ASSIGNED TASK - Among the entries below, find the lines with "Former" and copy them.

SUPPLIED DATA -
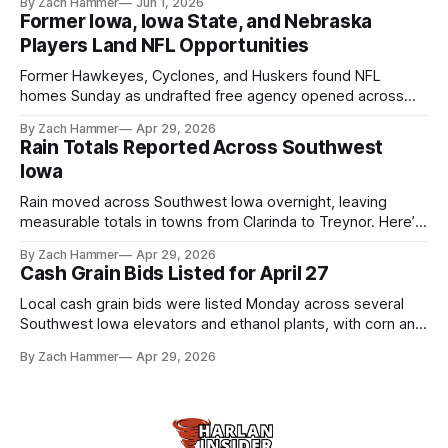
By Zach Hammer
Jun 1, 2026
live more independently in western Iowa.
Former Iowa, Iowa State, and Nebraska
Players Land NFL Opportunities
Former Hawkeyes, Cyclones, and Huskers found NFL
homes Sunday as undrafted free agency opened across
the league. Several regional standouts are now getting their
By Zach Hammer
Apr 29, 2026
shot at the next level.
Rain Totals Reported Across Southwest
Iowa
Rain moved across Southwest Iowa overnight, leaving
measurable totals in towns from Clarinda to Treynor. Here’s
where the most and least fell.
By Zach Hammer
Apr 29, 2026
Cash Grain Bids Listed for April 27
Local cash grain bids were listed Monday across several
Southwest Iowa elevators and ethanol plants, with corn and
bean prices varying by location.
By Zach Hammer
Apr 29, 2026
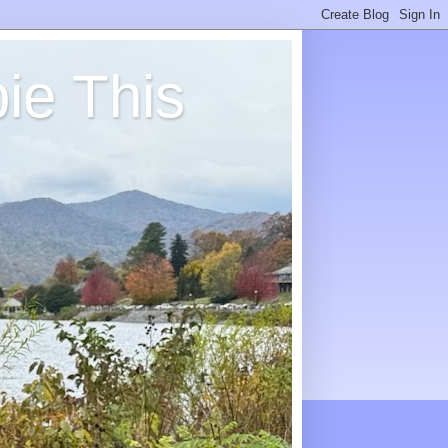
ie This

--

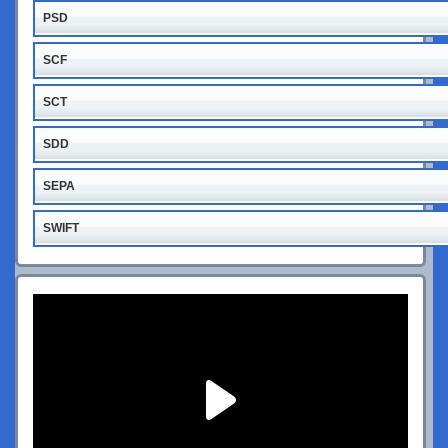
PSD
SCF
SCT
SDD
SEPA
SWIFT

TASK SOLUTION -
Former Iowa, Iowa State, and Nebraska
Former Hawkeyes, Cyclones, and Huskers found NFL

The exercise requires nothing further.